Department of Computer Science, Iowa State University, Ames, IA 50011, USA.
BMC Bioinformatics. 2012 Jun 25;13 Suppl 10(Suppl 10):S11. doi: 10.1186/1471-2105-13-S10-S11.
Gene tree - species tree reconciliation problems infer the patterns and processes of gene evolution within a species tree. Gene tree parsimony approaches seek the evolutionary scenario that implies the fewest gene duplications, duplications and losses, or deep coalescence (incomplete lineage sorting) events needed to reconcile a gene tree and a species tree.

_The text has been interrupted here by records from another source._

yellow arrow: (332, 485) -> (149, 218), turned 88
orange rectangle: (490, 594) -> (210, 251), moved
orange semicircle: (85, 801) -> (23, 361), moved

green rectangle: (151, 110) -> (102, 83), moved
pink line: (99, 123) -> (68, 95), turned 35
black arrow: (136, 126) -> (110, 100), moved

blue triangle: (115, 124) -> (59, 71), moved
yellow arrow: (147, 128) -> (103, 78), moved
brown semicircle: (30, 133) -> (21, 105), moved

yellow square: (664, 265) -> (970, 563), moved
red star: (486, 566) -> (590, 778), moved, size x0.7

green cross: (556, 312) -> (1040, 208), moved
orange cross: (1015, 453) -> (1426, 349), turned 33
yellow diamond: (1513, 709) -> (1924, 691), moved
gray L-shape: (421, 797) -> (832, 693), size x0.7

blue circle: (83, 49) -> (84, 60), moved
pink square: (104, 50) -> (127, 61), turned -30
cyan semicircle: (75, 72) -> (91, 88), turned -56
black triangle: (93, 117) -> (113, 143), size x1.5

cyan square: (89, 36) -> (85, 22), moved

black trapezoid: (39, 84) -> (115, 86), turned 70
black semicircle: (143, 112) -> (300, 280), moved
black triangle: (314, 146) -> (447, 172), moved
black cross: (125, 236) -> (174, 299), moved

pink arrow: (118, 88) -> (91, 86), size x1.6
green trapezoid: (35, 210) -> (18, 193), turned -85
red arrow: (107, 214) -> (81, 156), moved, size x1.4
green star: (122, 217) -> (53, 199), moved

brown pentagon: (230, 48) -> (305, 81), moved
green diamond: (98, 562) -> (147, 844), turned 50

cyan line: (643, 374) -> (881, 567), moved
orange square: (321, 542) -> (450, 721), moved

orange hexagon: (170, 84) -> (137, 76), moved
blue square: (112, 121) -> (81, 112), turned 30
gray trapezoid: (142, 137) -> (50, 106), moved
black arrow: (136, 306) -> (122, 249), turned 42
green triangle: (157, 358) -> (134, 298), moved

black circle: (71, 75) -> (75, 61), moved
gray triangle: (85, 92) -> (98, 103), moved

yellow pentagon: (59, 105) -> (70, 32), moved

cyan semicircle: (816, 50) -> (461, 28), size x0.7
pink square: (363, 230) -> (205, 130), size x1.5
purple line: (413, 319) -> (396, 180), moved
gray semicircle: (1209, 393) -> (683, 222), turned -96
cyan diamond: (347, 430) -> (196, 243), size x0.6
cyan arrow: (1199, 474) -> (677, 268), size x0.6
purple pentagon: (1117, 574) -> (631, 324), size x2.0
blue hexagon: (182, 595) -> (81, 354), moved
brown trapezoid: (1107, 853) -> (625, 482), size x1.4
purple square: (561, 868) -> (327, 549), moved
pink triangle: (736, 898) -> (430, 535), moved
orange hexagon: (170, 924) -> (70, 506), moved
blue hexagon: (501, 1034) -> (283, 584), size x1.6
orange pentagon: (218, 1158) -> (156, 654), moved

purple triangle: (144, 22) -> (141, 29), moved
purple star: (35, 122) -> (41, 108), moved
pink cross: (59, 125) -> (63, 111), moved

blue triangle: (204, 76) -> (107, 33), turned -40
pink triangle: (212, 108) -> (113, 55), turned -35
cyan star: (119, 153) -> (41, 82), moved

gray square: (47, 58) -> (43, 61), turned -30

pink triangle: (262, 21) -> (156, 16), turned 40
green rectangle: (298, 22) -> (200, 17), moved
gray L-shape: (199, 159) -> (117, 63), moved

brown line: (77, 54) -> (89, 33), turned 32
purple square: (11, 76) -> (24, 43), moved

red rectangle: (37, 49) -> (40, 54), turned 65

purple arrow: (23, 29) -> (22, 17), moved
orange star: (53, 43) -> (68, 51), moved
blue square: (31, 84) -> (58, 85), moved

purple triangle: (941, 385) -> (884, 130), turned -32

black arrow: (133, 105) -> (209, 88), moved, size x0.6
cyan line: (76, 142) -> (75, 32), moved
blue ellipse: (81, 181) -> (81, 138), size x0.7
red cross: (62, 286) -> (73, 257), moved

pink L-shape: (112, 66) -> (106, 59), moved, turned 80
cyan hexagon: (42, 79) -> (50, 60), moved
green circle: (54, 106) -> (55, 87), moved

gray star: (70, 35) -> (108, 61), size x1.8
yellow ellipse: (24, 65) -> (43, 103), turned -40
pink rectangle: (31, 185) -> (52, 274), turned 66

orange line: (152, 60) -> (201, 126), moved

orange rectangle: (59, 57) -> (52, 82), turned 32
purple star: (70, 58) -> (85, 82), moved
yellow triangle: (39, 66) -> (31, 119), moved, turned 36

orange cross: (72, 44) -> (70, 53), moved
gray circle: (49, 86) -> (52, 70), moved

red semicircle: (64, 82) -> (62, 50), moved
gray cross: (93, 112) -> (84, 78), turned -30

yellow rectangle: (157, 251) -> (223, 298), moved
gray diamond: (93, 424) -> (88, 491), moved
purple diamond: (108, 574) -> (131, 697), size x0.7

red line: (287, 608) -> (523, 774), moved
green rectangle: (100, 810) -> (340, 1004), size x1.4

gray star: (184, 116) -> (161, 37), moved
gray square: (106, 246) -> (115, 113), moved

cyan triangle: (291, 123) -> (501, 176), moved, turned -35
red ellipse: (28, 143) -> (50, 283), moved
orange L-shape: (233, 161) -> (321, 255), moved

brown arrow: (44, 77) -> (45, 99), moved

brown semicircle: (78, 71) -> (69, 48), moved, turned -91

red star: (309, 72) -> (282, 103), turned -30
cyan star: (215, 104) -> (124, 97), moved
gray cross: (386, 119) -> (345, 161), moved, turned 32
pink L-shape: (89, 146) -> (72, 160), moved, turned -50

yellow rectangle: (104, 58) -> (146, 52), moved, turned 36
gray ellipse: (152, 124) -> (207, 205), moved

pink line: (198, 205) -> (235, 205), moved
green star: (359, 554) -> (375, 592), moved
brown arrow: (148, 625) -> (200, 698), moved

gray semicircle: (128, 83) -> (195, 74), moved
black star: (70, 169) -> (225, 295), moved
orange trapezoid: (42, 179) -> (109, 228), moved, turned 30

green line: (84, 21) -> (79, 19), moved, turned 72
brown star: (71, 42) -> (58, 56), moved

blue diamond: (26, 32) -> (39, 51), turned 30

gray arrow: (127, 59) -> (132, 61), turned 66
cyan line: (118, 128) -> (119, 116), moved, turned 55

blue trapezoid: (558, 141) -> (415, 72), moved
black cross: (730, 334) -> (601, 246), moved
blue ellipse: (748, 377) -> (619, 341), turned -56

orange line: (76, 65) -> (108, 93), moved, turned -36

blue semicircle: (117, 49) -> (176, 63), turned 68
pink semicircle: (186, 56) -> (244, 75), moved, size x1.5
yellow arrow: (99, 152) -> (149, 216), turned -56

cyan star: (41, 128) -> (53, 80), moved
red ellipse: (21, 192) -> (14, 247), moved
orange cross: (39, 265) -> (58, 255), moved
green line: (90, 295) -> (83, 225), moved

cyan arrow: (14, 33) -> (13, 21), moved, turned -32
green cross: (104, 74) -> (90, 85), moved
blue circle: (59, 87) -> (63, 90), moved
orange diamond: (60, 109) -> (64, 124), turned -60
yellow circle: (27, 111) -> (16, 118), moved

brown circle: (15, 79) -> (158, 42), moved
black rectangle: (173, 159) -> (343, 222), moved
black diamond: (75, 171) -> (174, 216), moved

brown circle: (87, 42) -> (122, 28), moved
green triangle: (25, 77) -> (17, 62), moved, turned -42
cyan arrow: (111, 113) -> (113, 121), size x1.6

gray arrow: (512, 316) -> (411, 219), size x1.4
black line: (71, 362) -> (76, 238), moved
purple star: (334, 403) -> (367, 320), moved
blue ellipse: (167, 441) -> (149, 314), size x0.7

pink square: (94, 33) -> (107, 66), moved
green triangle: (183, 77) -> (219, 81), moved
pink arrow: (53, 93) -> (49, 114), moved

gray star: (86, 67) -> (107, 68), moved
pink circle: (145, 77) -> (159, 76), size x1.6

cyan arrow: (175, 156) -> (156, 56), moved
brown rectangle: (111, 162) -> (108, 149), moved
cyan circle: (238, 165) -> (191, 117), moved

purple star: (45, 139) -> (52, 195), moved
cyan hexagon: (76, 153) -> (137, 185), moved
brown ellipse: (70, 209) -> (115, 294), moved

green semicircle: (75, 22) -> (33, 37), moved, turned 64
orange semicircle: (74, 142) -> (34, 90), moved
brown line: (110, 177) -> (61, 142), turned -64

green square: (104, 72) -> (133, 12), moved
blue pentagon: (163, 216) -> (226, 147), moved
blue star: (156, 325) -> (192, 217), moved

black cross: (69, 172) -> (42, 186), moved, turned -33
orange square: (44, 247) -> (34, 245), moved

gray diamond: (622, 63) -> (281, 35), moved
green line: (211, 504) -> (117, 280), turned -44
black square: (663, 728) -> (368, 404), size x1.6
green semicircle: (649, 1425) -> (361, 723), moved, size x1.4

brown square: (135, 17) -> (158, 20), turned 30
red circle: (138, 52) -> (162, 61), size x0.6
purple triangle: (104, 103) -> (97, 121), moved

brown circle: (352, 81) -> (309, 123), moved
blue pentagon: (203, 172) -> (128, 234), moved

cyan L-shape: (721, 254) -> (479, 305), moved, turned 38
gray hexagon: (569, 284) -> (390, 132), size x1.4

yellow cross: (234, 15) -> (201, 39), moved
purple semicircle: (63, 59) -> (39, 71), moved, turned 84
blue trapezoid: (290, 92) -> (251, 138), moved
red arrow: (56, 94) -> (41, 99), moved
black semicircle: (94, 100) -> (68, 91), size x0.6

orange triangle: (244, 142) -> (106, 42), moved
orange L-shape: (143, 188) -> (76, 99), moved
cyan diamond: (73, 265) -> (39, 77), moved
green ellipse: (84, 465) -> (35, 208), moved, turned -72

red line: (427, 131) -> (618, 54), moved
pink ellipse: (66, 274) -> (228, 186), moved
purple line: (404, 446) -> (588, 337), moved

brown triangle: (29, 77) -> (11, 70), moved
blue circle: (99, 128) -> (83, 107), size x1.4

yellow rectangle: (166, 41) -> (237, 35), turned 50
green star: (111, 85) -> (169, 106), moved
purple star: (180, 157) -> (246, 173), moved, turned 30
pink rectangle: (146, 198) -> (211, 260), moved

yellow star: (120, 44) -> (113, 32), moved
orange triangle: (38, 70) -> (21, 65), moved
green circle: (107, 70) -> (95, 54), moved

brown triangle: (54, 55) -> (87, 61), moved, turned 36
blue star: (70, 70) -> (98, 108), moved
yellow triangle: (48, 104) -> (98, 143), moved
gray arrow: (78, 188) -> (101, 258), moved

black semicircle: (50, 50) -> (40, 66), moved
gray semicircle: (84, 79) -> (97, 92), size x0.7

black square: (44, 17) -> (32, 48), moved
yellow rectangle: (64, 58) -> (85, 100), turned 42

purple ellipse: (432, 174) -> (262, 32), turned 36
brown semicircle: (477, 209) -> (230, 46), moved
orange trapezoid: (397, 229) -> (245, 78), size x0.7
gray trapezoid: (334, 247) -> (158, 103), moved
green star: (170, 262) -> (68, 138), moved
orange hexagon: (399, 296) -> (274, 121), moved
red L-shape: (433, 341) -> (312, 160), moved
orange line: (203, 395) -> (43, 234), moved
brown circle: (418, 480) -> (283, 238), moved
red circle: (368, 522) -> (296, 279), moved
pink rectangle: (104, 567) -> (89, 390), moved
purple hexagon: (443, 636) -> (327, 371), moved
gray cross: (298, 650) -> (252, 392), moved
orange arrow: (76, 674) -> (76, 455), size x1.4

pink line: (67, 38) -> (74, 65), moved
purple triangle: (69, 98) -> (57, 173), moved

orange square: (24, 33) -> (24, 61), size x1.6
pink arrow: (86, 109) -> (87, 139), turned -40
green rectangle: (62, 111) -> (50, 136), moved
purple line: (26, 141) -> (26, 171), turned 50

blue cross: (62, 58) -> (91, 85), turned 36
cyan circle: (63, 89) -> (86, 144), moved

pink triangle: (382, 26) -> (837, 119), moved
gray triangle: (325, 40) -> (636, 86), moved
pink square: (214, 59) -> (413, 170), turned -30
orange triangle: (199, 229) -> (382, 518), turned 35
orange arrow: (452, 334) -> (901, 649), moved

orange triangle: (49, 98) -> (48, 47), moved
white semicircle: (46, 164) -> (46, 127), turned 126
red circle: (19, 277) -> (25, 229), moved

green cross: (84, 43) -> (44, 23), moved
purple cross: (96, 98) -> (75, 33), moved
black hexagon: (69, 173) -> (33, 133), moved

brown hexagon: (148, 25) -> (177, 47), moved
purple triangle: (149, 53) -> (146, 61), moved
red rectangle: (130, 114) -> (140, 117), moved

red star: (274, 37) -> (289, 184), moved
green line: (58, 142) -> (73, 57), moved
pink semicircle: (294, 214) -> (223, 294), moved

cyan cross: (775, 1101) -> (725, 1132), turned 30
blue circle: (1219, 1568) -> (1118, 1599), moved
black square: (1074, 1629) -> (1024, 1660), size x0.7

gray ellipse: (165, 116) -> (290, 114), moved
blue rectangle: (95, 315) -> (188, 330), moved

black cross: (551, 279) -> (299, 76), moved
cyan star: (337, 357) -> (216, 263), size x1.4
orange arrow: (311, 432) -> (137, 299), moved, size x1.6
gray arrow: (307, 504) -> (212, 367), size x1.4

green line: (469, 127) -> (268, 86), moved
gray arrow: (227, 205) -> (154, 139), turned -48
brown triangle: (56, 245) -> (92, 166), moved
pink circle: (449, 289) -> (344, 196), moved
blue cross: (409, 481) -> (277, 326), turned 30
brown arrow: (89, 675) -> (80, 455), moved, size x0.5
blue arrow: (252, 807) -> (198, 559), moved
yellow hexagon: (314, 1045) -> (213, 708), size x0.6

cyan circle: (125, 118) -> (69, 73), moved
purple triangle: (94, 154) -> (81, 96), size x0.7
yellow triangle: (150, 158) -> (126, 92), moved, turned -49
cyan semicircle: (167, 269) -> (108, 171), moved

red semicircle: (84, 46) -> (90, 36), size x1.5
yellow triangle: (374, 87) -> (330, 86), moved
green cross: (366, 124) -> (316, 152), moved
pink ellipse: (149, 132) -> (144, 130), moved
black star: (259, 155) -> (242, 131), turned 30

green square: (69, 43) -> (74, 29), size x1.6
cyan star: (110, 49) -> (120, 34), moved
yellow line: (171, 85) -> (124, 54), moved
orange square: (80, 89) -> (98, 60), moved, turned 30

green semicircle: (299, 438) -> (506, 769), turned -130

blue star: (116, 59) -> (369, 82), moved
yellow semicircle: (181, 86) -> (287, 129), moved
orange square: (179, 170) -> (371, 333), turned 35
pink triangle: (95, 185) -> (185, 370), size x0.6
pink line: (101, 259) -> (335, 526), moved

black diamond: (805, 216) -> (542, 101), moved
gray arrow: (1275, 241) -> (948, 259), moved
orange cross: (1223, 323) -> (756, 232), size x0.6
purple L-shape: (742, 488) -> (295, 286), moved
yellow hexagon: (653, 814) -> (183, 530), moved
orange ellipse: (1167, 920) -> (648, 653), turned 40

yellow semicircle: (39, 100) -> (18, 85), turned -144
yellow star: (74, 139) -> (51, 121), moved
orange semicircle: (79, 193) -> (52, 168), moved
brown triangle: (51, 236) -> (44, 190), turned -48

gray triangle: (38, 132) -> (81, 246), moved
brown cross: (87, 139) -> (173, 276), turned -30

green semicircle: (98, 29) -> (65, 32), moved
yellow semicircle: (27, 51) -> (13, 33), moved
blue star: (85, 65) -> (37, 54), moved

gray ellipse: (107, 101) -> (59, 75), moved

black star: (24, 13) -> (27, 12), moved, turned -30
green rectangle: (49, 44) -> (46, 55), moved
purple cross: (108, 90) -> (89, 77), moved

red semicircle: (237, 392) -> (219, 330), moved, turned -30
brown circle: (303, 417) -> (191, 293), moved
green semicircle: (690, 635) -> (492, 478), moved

While a gene tree parsimony approach can be informative about genome evolution and phylogenetics, error in gene trees can profoundly bias the results.
We introduce efficient algorithms that rapidly search local Subtree Prune and Regraft (SPR) or Tree Bisection and Reconnection (TBR) neighborhoods of a given gene tree to identify a topology that implies the fewest duplications, duplication and losses, or deep coalescence events. These algorithms improve on the current solutions by a factor of n for searching SPR neighborhoods and n2 for searching TBR neighborhoods, where n is the number of taxa in the given gene tree. They provide a fast error correction protocol for ameliorating the effects of gene tree error by allowing small rearrangements in the topology to improve the reconciliation cost. We also demonstrate a simple protocol to use the gene rearrangement algorithm to improve gene tree parsimony phylogenetic analyses.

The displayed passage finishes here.